The EU AI Act Article 53 obligations on General Purpose AI providers apply from 2 August 2025. The obligations: technical documentation maintained and provided to authorities on request; documentation for downstream providers (the integrators and deployers building on the GPAI); copyright compliance with EU copyright law including respect for opt-out from text and data mining (TDM); publicly available summary of training data content. For foundation model providers categorised as having systemic risk (currently primarily GPT-family, Gemini, and frontier Claude/Llama), additional obligations apply: model evaluation including adversarial testing, systemic risk assessment, serious incident reporting, adequate cybersecurity protection. The EU GPAI Code of Practice provides voluntary implementation guidance; participation status varies by provider. For enterprise buyers, confirming provider compliance posture is part of governance assessment.

AI Safety Institute evaluations

The major frontier model providers have pre-deployment evaluation agreements with AI Safety Institutes. The US Center for AI Standards and Innovation (CAISI, formerly US AISI) has agreements with OpenAI, Anthropic, Google DeepMind, Microsoft, Meta, xAI. The UK AISI has similar arrangements. The Australian AISI is building equivalent capability. These evaluations cover safety-relevant capabilities (cyber offence, biorisk, autonomous replication, deceptive behaviour). Public summaries are increasingly available. For enterprise buyers, AISI evaluation status is useful governance evidence — providers participating in pre-deployment evaluation provide additional assurance versus providers that do not.

Voluntary frontier AI safety commitments

The Seoul AI Safety Summit (May 2024) and subsequent international processes have produced voluntary frontier AI safety commitments that the major providers participate in. The commitments include: publishing responsible scaling policies (Anthropic's RSP, OpenAI's Preparedness Framework, Google's Frontier Safety Framework, Meta's responsible deployment, others); risk thresholds at which capabilities would not be deployed; external evaluation. The Frontier Model Forum (industry body including Anthropic, Google, Microsoft, OpenAI, Amazon) coordinates safety research and policy engagement. For enterprise buyers, participation in these voluntary commitments is a useful evaluation signal — particularly where AI use cases are sensitive or where regulator scrutiny is high.

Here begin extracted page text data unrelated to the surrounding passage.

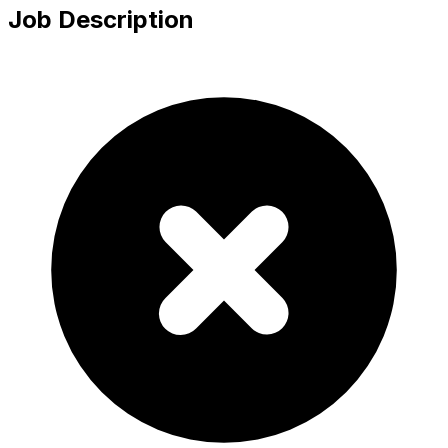
Job Description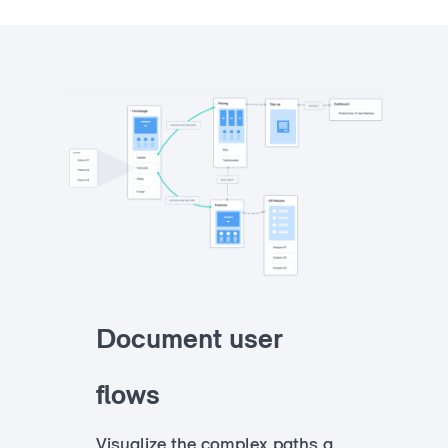
Document user
flows
Visualize the complex paths a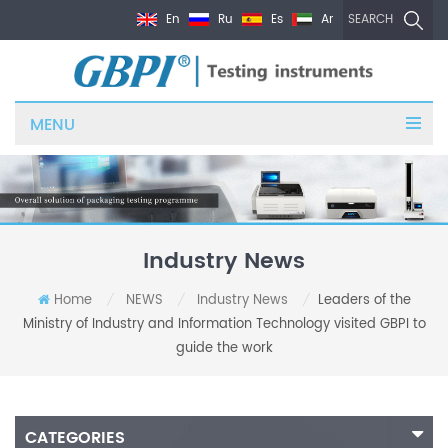
En
Ru
Es
Ar
SEARCH
MENU
Industry News
Home
NEWS
Industry News
Leaders of the
/
/
/
Ministry of Industry and Information Technology visited GBPI to
guide the work
CATEGORIES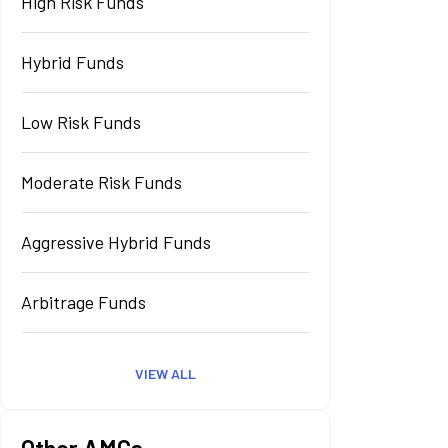
High Risk Funds
Hybrid Funds
Low Risk Funds
Moderate Risk Funds
Aggressive Hybrid Funds
Arbitrage Funds
VIEW ALL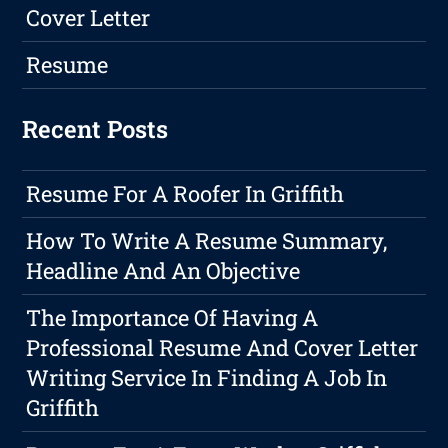
Cover Letter
Resume
Recent Posts
Resume For A Roofer In Griffith
How To Write A Resume Summary,
Headline And An Objective
The Importance Of Having A
Professional Resume And Cover Letter
Writing Service In Finding A Job In
Griffith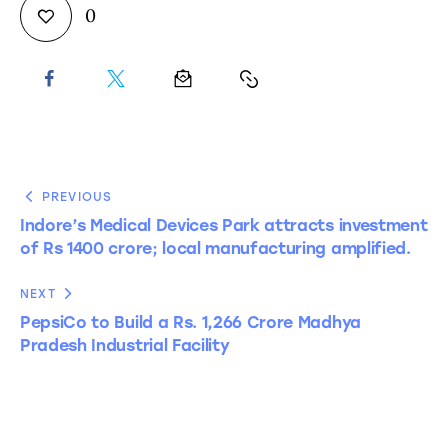
0
PREVIOUS
Indore’s Medical Devices Park attracts investment
of Rs 1400 crore; local manufacturing amplified.
NEXT
PepsiCo to Build a Rs. 1,266 Crore Madhya
Pradesh Industrial Facility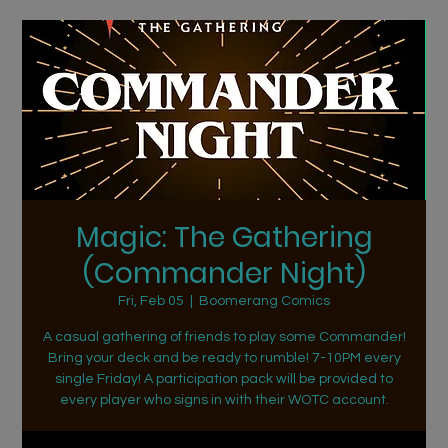
Magic: The Gathering
(Commander Night)
Fri, Feb 05
  |  
Boomerang Comics
A casual gathering of friends to play some Commander!
Bring your deck and be ready to rumble! 7-10PM every
single Friday! A participation pack will be provided to
every player who signs in with their WOTC account.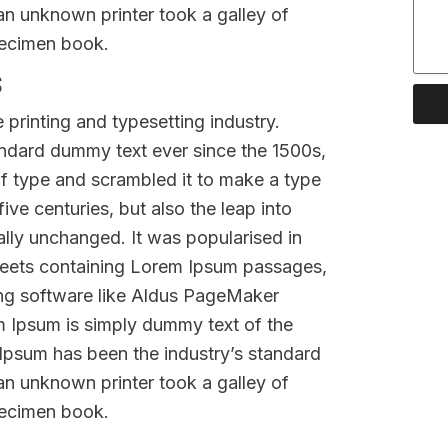
n unknown printer took a galley of
pecimen book.
s
printing and typesetting industry.
ndard dummy text ever since the 1500s,
f type and scrambled it to make a type
ive centuries, but also the leap into
ally unchanged. It was popularised in
sheets containing Lorem Ipsum passages,
ing software like Aldus PageMaker
m Ipsum is simply dummy text of the
 Ipsum has been the industry’s standard
n unknown printer took a galley of
pecimen book.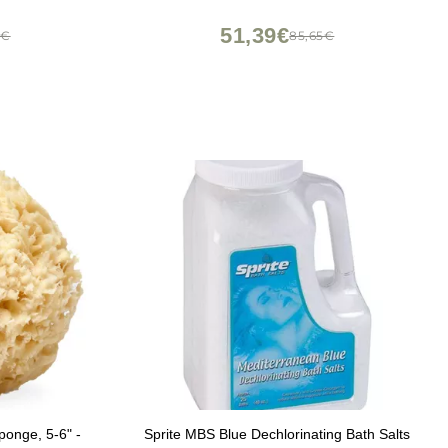
51,39€
7€
85,65€
onge, 5-6" -
Sprite MBS Blue Dechlorinating Bath Salts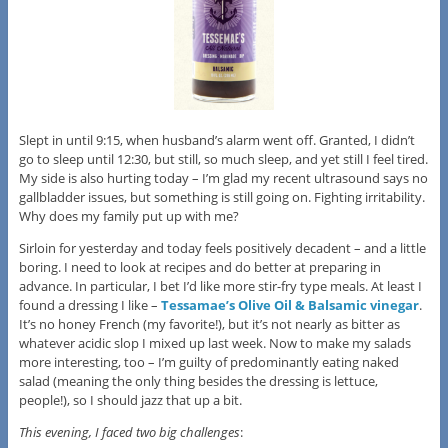
Slept in until 9:15, when husband’s alarm went off. Granted, I didn’t
go to sleep until 12:30, but still, so much sleep, and yet still I feel tired.
My side is also hurting today – I’m glad my recent ultrasound says no
gallbladder issues, but something is still going on. Fighting irritability.
Why does my family put up with me?
Sirloin for yesterday and today feels positively decadent – and a little
boring. I need to look at recipes and do better at preparing in
advance. In particular, I bet I’d like more stir-fry type meals. At least I
found a dressing I like –
Tessamae’s Olive Oil & Balsamic vinegar
.
It’s no honey French (my favorite!), but it’s not nearly as bitter as
whatever acidic slop I mixed up last week. Now to make my salads
more interesting, too – I’m guilty of predominantly eating naked
salad (meaning the only thing besides the dressing is lettuce,
people!), so I should jazz that up a bit.
This evening, I faced two big challenges
: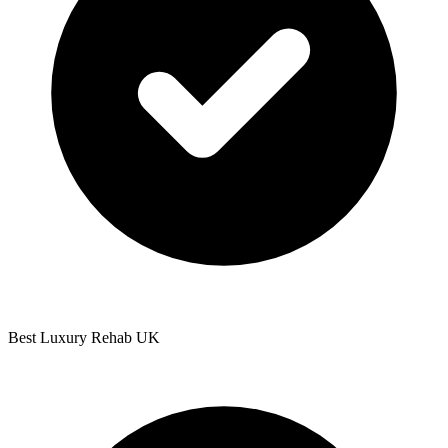
Best Luxury Rehab UK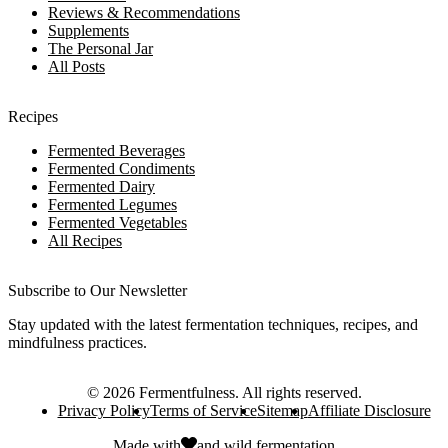
Reviews & Recommendations
Supplements
The Personal Jar
All Posts
Recipes
Fermented Beverages
Fermented Condiments
Fermented Dairy
Fermented Legumes
Fermented Vegetables
All Recipes
Subscribe to Our Newsletter
Stay updated with the latest fermentation techniques, recipes, and
mindfulness practices.
©
2026
Fermentfulness
. All rights reserved.
Privacy Policy
Terms of Service
Sitemap
Affiliate Disclosure
Made with
and
wild fermentation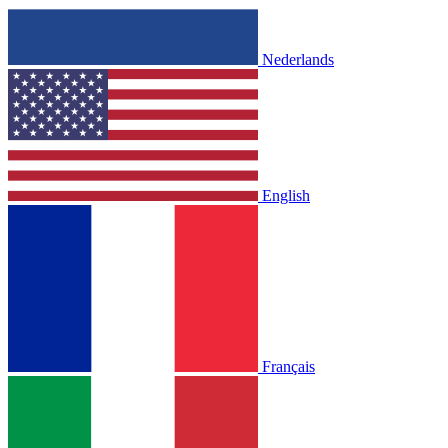
Nederlands
English
Français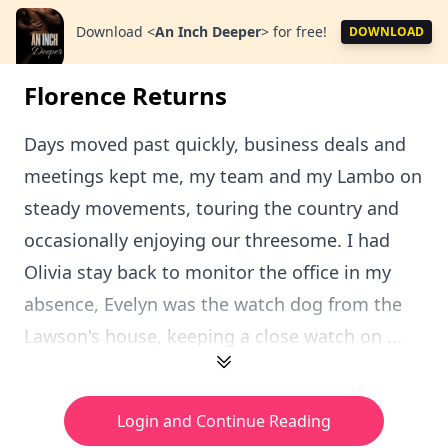
Download
<
An Inch Deeper
>
for free!
DOWNLOAD
Florence Returns
Days moved past quickly, business deals and
meetings kept me, my team and my Lambo on
steady movements, touring the country and
occasionally enjoying our threesome. I had
Olivia stay back to monitor the office in my
absence, Evelyn was the watch dog from the
Lawson's house, keeping a close watch on ...
Login and Continue Reading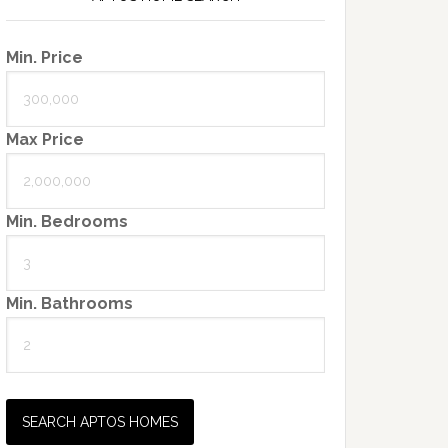
Min. Price
Max Price
Min. Bedrooms
Min. Bathrooms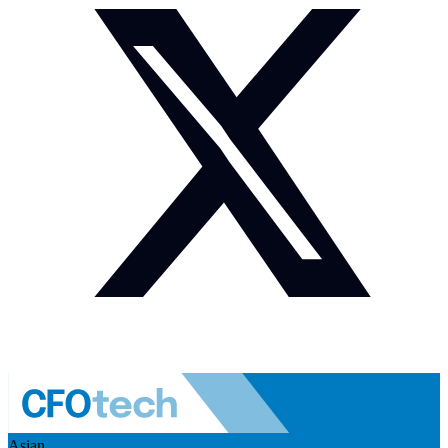
Asian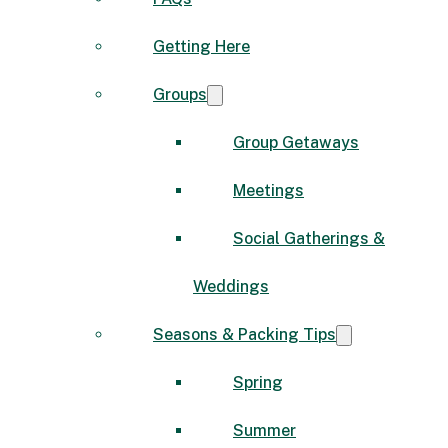
Getting Here
Groups
Group Getaways
Meetings
Social Gatherings &
Weddings
Seasons & Packing Tips
Spring
Summer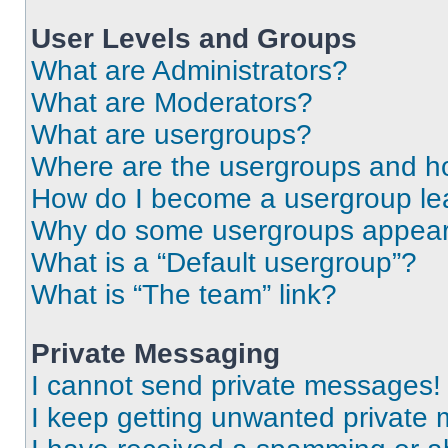
User Levels and Groups
What are Administrators?
What are Moderators?
What are usergroups?
Where are the usergroups and ho
How do I become a usergroup le
Why do some usergroups appear i
What is a “Default usergroup”?
What is “The team” link?
Private Messaging
I cannot send private messages!
I keep getting unwanted private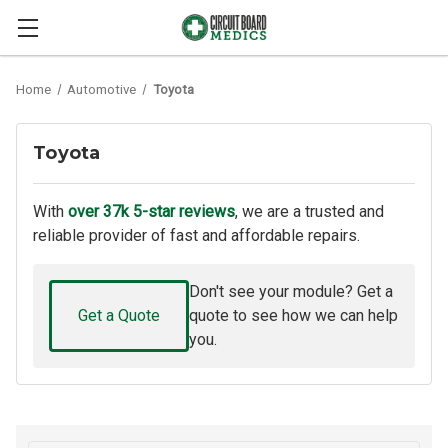
Home
Automotive
Toyota
Toyota
With
over 37k 5-star reviews
, we are a trusted and
reliable provider of fast and affordable repairs.
Don't see your module? Get a
Get a Quote
quote to see how we can help
you.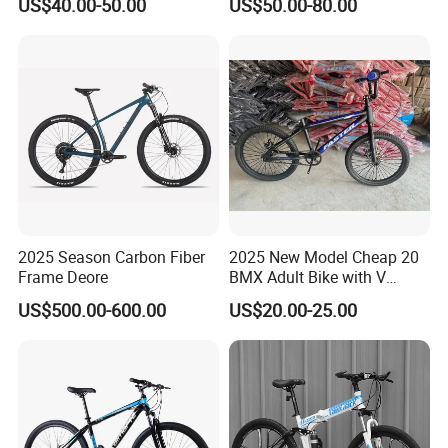
US$40.00-50.00
US$50.00-80.00
Brake Shimano MTB
Mountain Bicycle with
Suspension Fork
2025 Season Carbon Fiber
2025 New Model Cheap 20
Frame Deore
BMX Adult Bike with V
Brake/ Disc Brake
US$500.00-600.00
US$20.00-25.00
Suspension Fork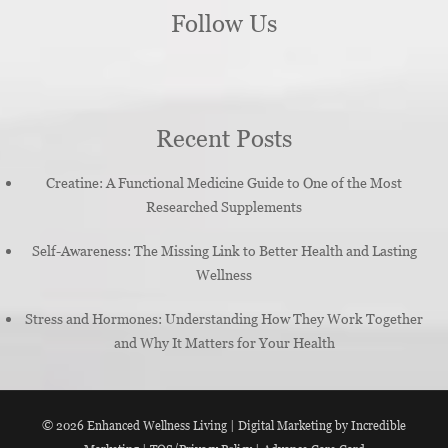
Follow Us
Recent Posts
Creatine: A Functional Medicine Guide to One of the Most
Researched Supplements
Self-Awareness: The Missing Link to Better Health and Lasting
Wellness
Stress and Hormones: Understanding How They Work Together
and Why It Matters for Your Health
© 2026
Enhanced Wellness Living
|
Digital Marketing by Incredible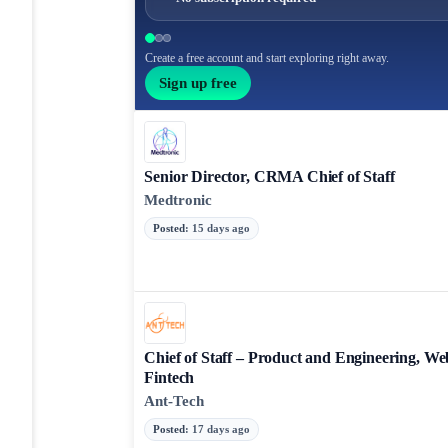
Create a free account and start exploring right away.
Sign up free
Senior Director, CRMA Chief of Staff
Medtronic
Posted
:
15 days ago
Chief of Staff – Product and Engineering, We
Fintech
Ant-Tech
Posted
:
17 days ago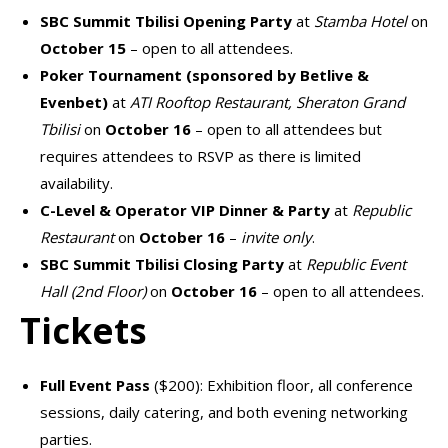
SBC Summit Tbilisi Opening Party
at
Stamba Hotel
on
October 15
– open to all attendees.
Poker Tournament (sponsored by Betlive &
Evenbet)
at
ATI Rooftop Restaurant, Sheraton Grand
Tbilisi
on
October 16
– open to all attendees but
requires attendees to
RSVP
as there is limited
availability.
C-Level & Operator VIP Dinner & Party
at
Republic
Restaurant
on
October 16
–
invite only
.
SBC Summit Tbilisi Closing Party
at
Republic Event
Hall (2nd Floor)
on
October 16
– open to all attendees.
Tickets
Full Event Pass
($200): Exhibition floor, all conference
sessions, daily catering, and both evening networking
parties.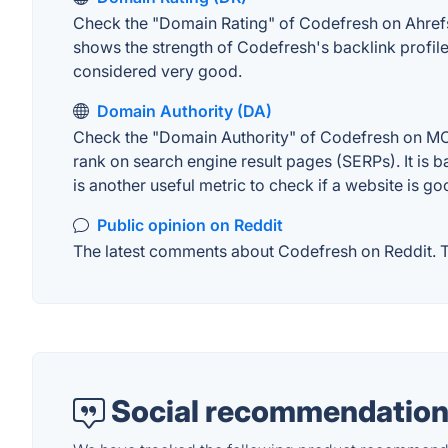
Check the "Domain Rating" of Codefresh on Ahrefs. 
shows the strength of Codefresh's backlink profil
considered very good.
Domain Authority (DA)
Check the "Domain Authority" of Codefresh on MOZ.
rank on search engine result pages (SERPs). It is b
is another useful metric to check if a website is go
Public opinion on Reddit
The latest comments about Codefresh on Reddit. Th
Social recommendation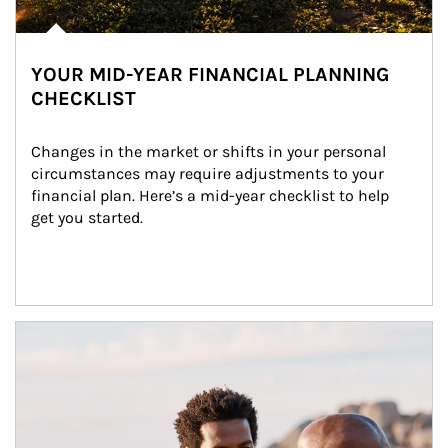
YOUR MID-YEAR FINANCIAL PLANNING
CHECKLIST
Changes in the market or shifts in your personal 
circumstances may require adjustments to your 
financial plan. Here’s a mid-year checklist to help 
get you started.
Article Image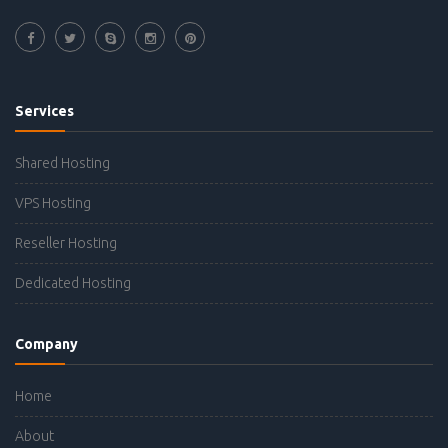
Services
Shared Hosting
VPS Hosting
Reseller Hosting
Dedicated Hosting
Company
Home
About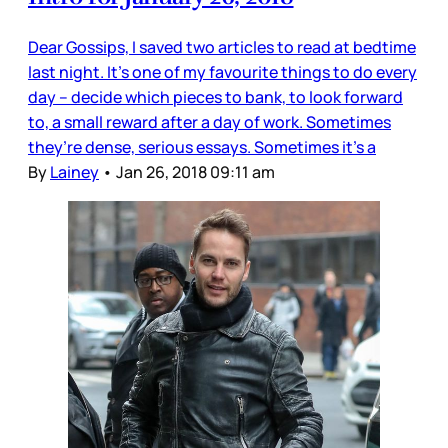
Dear Gossips, I saved two articles to read at bedtime
last night. It’s one of my favourite things to do every
day – decide which pieces to bank, to look forward
to, a small reward after a day of work. Sometimes
they’re dense, serious essays. Sometimes it’s a
By
Lainey
•
Jan 26, 2018 09:11 am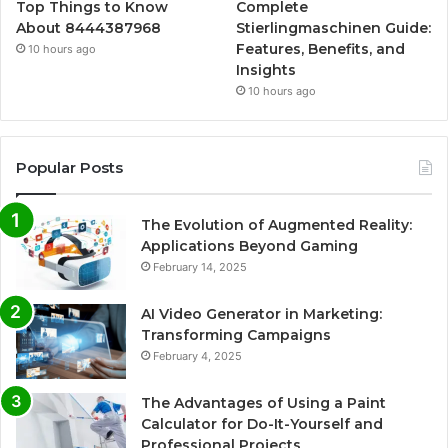
Top Things to Know
Complete
About 8444387968
Stierlingmaschinen Guide:
Features, Benefits, and
10 hours ago
Insights
10 hours ago
Popular Posts
The Evolution of Augmented Reality:
Applications Beyond Gaming
February 14, 2025
AI Video Generator in Marketing:
Transforming Campaigns
February 4, 2025
The Advantages of Using a Paint
Calculator for Do-It-Yourself and
Professional Projects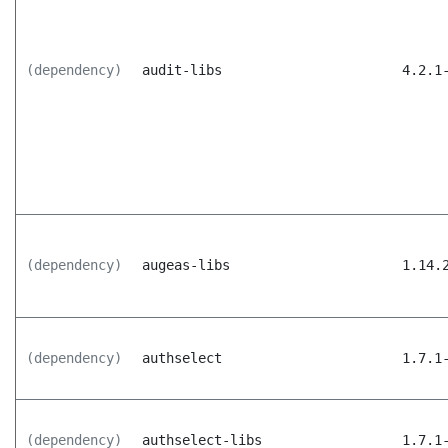
(dependency)
audit-libs
4.2.1
(dependency)
augeas-libs
1.14.
(dependency)
authselect
1.7.1
(dependency)
authselect-libs
1.7.1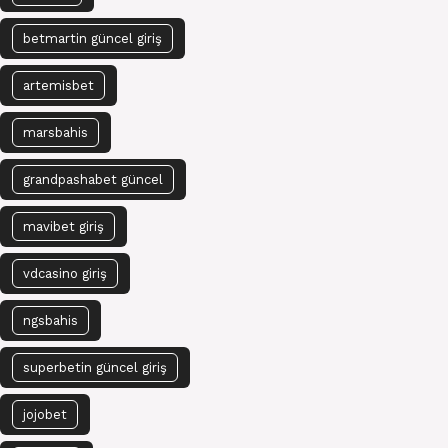
betmartin güncel giriş
artemisbet
marsbahis
grandpashabet güncel
mavibet giriş
vdcasino giriş
ngsbahis
superbetin güncel giriş
jojobet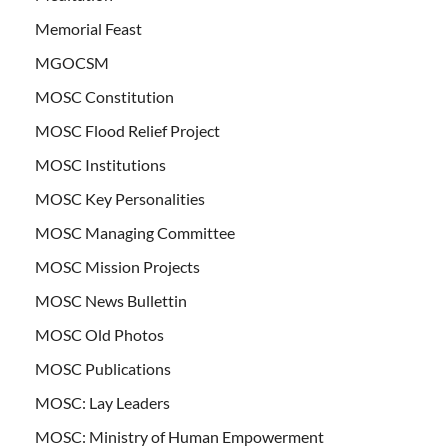
Memorial Feast
MGOCSM
MOSC Constitution
MOSC Flood Relief Project
MOSC Institutions
MOSC Key Personalities
MOSC Managing Committee
MOSC Mission Projects
MOSC News Bullettin
MOSC Old Photos
MOSC Publications
MOSC: Lay Leaders
MOSC: Ministry of Human Empowerment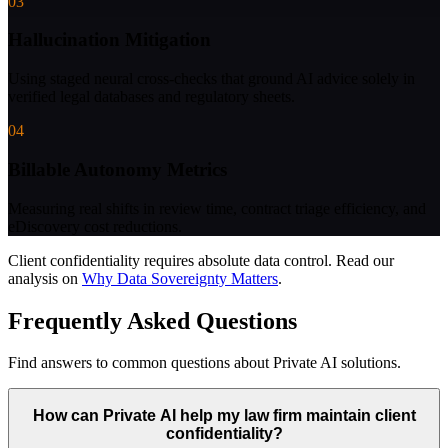
03
Hallucination Mitigation
Using staged neural cross-checks that ground AI advice solely in
verified legal databases and regulatory sheets.
04
Billable Autonomy Metrics
Measuring real shifts in review time, contract triage efficiency, and
eDiscovery cost reductions.
Client confidentiality requires absolute data control.
Read our
analysis on
Why Data Sovereignty Matters
.
Frequently Asked Questions
Find answers to common questions about Private AI solutions.
How can Private AI help my law firm maintain client
confidentiality?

Practical engagement framework

Recommended framework for direct foundation model provider engagement: (1) Determine whether direct engagement is needed (newest capability access, custom training, deployment partnership) or whether hyperscaler-mediated access is sufficient. (2) Confirm enterprise tier and specific data handling commitments in contracts. (3) Document provider compliance posture (SOC 2, ISO 27001, ISO 42001 if available, GPAI compliance, AISI evaluation, voluntary safety commitments). (4) Read model cards and capability documentation for each model deployed. (5) Establish model update monitoring — frontier model providers update at fast pace, and updates can change capability profiles materially. (6) Maintain dual-vendor or fallback capability where business continuity is material. (7) For regulated customers, confirm material service provider classification and CPS 230 (or equivalent) obligations.